ギターはサリフ自身やカンテ・マンフィーラをふくむ四人程度のアンサンブル。それ+ンゴニ+ヴォーカル・コーラスが、アルバム『ムベンバ』を支配するサリフのバック・サウンドだ。パーカッション(ミノ・シネル)が入ることがあってもドラム・セットはなし。電子・電気鍵盤楽器もホーン・アンサンブルもなし。派手なエレキ・ギターも聴こえない。

 

だから地味で渋く落ち着いているといえばそうなんだけど、『ムベンバ』で聴ける音楽はきわめて躍動的だ。地に足をつけたしっかりしたそれを感じるよね。個人的には、コラが大きくフィーチャーされている(ぼくはどうしてこうまでコラの音色が好きなのか)9曲目「ムベンバ」と、続く10曲目「モリバ」が大のお気に入りで、ぼく的にはアルバムの白眉。
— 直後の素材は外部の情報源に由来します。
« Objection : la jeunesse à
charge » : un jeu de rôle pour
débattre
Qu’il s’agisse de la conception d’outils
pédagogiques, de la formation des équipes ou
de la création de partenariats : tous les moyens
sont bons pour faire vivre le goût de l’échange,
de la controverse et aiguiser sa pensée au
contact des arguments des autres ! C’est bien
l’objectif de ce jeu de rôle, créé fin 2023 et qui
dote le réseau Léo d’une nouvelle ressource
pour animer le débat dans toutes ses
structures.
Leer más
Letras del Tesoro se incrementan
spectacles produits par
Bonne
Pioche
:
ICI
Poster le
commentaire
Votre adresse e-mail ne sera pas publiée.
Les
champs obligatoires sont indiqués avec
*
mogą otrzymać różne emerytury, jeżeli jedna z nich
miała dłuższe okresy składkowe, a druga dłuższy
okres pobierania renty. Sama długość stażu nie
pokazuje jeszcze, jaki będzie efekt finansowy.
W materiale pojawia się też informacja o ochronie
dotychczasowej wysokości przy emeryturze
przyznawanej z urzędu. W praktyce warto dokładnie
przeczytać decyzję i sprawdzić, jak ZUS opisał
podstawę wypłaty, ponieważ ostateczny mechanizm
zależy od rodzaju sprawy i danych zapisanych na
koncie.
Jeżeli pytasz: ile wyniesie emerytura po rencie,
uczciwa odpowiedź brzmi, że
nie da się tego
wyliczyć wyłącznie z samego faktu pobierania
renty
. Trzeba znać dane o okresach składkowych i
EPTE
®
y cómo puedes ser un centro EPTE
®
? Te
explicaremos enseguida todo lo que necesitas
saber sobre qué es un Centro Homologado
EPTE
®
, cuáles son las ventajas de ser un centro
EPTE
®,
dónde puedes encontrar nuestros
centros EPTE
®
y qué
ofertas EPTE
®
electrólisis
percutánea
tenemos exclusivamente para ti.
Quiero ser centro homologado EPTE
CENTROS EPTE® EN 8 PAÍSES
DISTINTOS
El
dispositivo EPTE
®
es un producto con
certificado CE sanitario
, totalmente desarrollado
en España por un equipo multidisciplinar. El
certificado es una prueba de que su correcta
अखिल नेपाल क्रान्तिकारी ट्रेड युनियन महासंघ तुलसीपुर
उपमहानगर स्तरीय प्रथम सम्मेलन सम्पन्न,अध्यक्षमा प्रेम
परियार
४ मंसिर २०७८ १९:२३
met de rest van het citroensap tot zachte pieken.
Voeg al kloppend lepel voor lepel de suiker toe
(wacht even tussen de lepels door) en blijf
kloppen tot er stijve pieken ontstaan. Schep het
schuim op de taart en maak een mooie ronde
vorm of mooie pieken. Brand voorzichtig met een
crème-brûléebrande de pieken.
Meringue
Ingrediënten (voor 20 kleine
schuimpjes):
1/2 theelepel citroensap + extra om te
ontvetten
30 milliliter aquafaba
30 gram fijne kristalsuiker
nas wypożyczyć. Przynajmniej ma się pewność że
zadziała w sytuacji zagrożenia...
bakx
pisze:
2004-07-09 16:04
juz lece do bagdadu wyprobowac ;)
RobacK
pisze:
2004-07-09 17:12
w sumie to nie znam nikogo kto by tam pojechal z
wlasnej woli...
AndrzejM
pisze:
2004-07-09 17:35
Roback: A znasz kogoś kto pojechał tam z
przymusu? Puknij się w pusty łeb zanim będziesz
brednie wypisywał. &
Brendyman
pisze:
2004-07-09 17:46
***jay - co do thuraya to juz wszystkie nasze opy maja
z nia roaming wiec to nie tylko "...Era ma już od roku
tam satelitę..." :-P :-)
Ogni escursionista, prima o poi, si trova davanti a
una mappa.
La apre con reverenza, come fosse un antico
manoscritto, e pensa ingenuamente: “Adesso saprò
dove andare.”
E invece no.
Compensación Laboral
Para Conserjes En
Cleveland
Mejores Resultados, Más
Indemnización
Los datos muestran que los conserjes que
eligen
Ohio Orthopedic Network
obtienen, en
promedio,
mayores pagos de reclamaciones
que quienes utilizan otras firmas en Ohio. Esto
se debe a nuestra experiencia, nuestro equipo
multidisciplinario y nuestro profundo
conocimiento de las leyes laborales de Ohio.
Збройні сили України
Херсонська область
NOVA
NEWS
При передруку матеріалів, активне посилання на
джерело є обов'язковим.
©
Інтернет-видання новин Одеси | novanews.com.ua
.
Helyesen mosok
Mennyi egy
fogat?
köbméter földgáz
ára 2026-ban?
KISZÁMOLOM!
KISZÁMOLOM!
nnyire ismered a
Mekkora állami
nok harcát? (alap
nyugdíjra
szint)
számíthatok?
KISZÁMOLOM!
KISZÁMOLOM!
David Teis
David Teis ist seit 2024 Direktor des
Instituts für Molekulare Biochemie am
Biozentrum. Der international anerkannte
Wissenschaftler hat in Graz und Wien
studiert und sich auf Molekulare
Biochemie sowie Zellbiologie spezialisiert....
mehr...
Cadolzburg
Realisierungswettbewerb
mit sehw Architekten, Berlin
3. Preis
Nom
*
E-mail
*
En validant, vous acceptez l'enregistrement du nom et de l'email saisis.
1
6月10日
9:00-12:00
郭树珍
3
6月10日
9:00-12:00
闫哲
サリフのヴォーカルの安定感は終始一貫しているけれど、バックのサウンド(ふくむヴォーカル・コーラス)がすごく好きなんだ。

 

快活な3曲目「カルキュレ」のグルーヴもいいし、アルバム『ムベンバ』はたんに熟したサリフの境地を示すというだけでなく、音楽家として一段とスケール感を増した深みを感じる作品だよなあ。それでもときどきはやっぱり『ソロ』の咆哮を聴きかえすけれど、いまは『ムベンバ』のしっとり感のほうがフィットする。